État des lieux pré-électoral

A ce jour, la gauche est parvenue, comme toujours, à s’unir et à fonder une alliance électorale, malgré ses profonds désaccords, notamment autour de la qualification du Hamas, Glucksmann compris qui le 1er mai dernier affirmait impossible de s’allier à LFI, qui a reçu des insultes antisémites de la part de membres de LFI, et qui s’allie avec eux aujourd’hui, déclarant sur France Inter que la seule chose comptant à ses yeux est que le RN ne gagne pas et ne gouverne pas la France. La gauche a ce pragmatisme dont la droite a jusqu’à présent été incapable de faire preuve. La fin justifie les moyens. Pour la gauche, un seul critère prévaut, et tout s’efface momentanément le moment venu au bénéfice d’une priorité primordiale : battre la droite. Reste à voir ce qu’elle ferait en cas d’accession au pouvoir, tant les divergences sont importantes au sein de cette « union sacrée » carpo-lapinesque de circonstance. En face, entre le refus d’alliance RN/Reconquête, la scission entre Eric Ciotti et la vieille clique des ténors de son parti toujours prisonniers et complices de la consigne mitterrandienne du « pas d’alliance avec les Le Pen », reprise par Chirac qui en avait fait le serment au Crif, verrou qui n’est plus qu’un truc de ces notables has been LR, le possible échec se profile alors que les idées de droite sont pourtant à la porte du pouvoir. Mais d’où vient cet « art du rassemblement » à gauche ?
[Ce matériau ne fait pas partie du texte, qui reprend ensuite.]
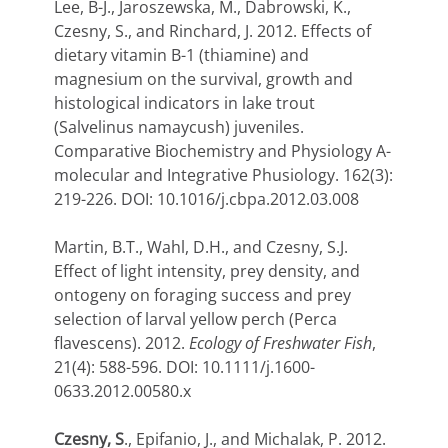
Lee, B-J., Jaroszewska, M., Dabrowski, K.,
Czesny, S., and Rinchard, J. 2012. Effects of
dietary vitamin B-1 (thiamine) and
magnesium on the survival, growth and
histological indicators in lake trout
(Salvelinus namaycush) juveniles.
Comparative Biochemistry and Physiology A-
molecular and Integrative Phusiology. 162(3):
219-226. DOI: 10.1016/j.cbpa.2012.03.008
Martin, B.T., Wahl, D.H., and Czesny, S.J.
Effect of light intensity, prey density, and
ontogeny on foraging success and prey
selection of larval yellow perch (Perca
flavescens). 2012.
Ecology of Freshwater Fish
,
21(4): 588-596. DOI: 10.1111/j.1600-
0633.2012.00580.x
Czesny, S
., Epifanio, J., and Michalak, P. 2012.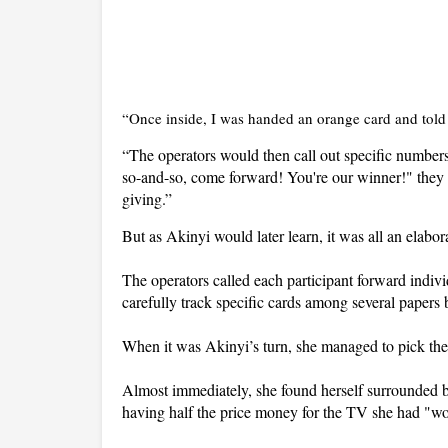
“Once inside, I was handed an orange card and told t
“The operators would then call out specific number
so-and-so, come forward! You're our winner!" they w
giving.”
But as Akinyi would later learn, it was all an elab
The operators called each participant forward indiv
carefully track specific cards among several paper
When it was Akinyi’s turn, she managed to pick the
Almost immediately, she found herself surrounded b
having half the price money for the TV she had "w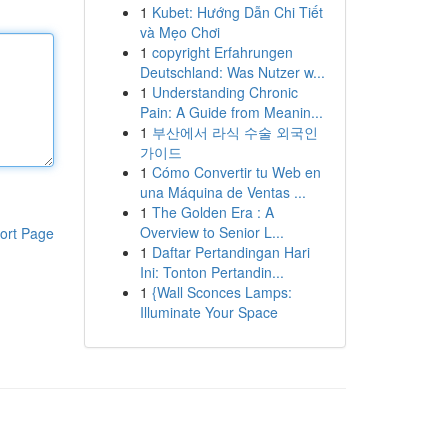
1
Kubet: Hướng Dẫn Chi Tiết
và Mẹo Chơi
1
copyright Erfahrungen
Deutschland: Was Nutzer w...
1
Understanding Chronic
Pain: A Guide from Meanin...
1
부산에서 라식 수술 외국인
가이드
1
Cómo Convertir tu Web en
una Máquina de Ventas ...
1
The Golden Era : A
Overview to Senior L...
ort Page
1
Daftar Pertandingan Hari
Ini: Tonton Pertandin...
1
{Wall Sconces Lamps:
Illuminate Your Space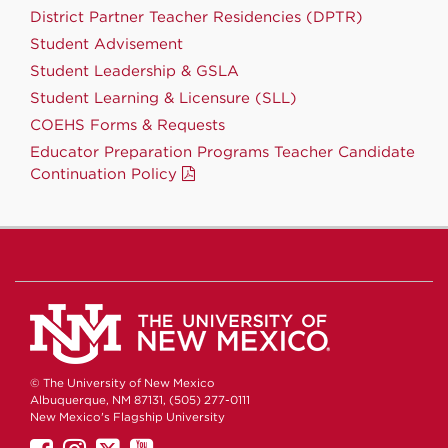
District Partner Teacher Residencies (DPTR)
Student Advisement
Student Leadership & GSLA
Student Learning & Licensure (SLL)
COEHS Forms & Requests
Educator Preparation Programs Teacher Candidate
Continuation Policy
© The University of New Mexico
Albuquerque, NM 87131, (505) 277-0111
New Mexico's Flagship University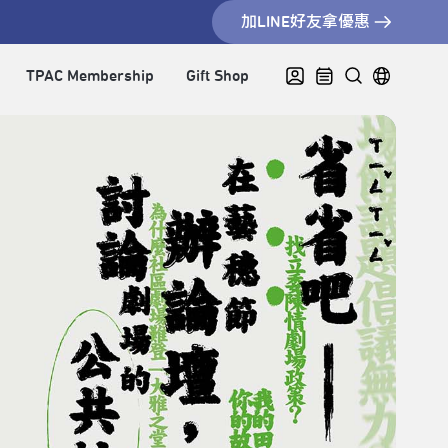
加LINE好友拿優惠
TPAC Membership
Gift Shop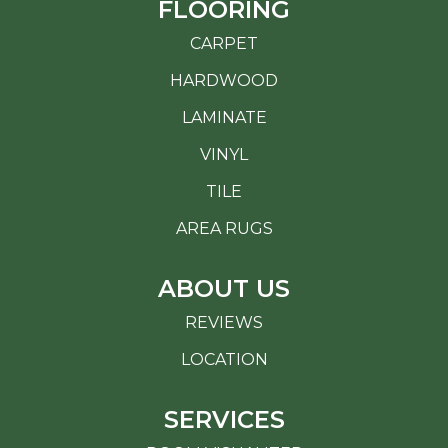
FLOORING
CARPET
HARDWOOD
LAMINATE
VINYL
TILE
AREA RUGS
ABOUT US
REVIEWS
LOCATION
SERVICES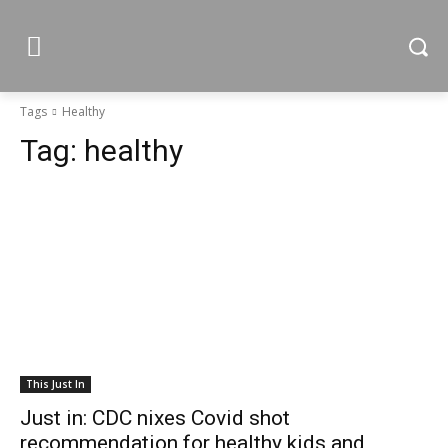
Tags
Healthy
Tag:
healthy
This Just In
Just in: CDC nixes Covid shot
recommendation for healthy kids and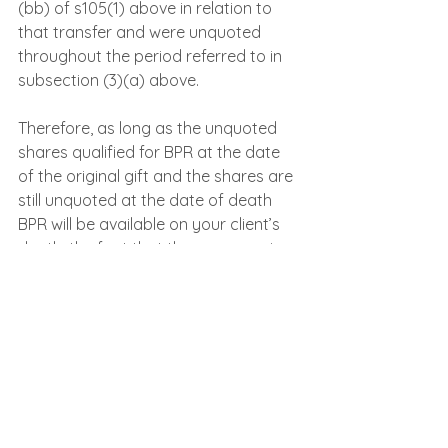
(bb) of s105(1) above in relation to 
that transfer and were unquoted 
throughout the period referred to in 
subsection (3)(a) above.
Therefore, as long as the unquoted 
shares qualified for BPR at the date 
of the original gift and the shares are 
still unquoted at the date of death 
BPR will be available on your client’s 
death, the fact that the company is 
no longer trading is not an issue.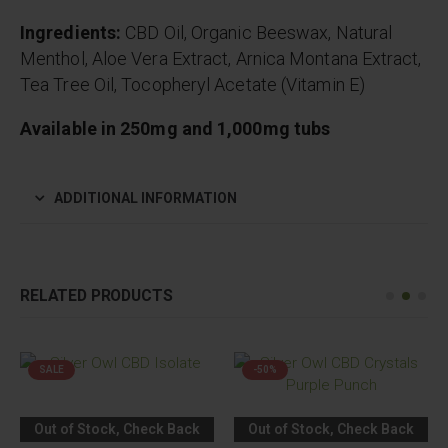
Ingredients:
CBD Oil, Organic Beeswax, Natural
Menthol, Aloe Vera Extract, Arnica Montana Extract,
Tea Tree Oil, Tocopheryl Acetate (Vitamin E)
Available in 250mg and 1,000mg tubs
ADDITIONAL INFORMATION
RELATED PRODUCTS
SALE
-50%
Out of Stock, Check Back
Out of Stock, Check Back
On entend donc des gens à droite se désoler de cette « alliance de la honte » qui se ferait à gauche entre des gens qui se crachaient dessus il y a dix jour, Raphaël Glucksmann ayant reçu des insultes antisémites de la part de mélenchonistes, et aujourd’hui rassemblé avec ces derniers. Et ils chialent, et ils braillent, et ils s’autoflagellent, nous donnant envie de leur dire mais bande de zozos ! vous avez devant vous des gens qui sont à gauche, capables de s’unir, parce qu’ils font de la politique, parce qu’ils ne sont pas moralement intimidés par le camp d’en face, parce qu’ils savent d’un coup mettre de côté les principes qu’ils affichaient jusque-là pour être capables d’accéder au pouvoir. Il reste cela dit à voir si ce faisant ils renient véritablement leurs principes, mais c’est du moins ce qui est compris dans l’esprit public. Une gauche complètement indifférente aux polémiques médiatiques et aux scandales des uns et des autres. Et en face, une droite qui de longue date n’en finit plus de se lamenter, qui se désole, s’indigne, et qui finalement se met dans la posture idéale qui est celle du futur perdant. Au vu de ce comportement, la longue histoire de l’inféodation de cette droite molle aux idées et aux réalisations de la gauche sous le vocable de social-démocratie, ne semble pas prête de cesser.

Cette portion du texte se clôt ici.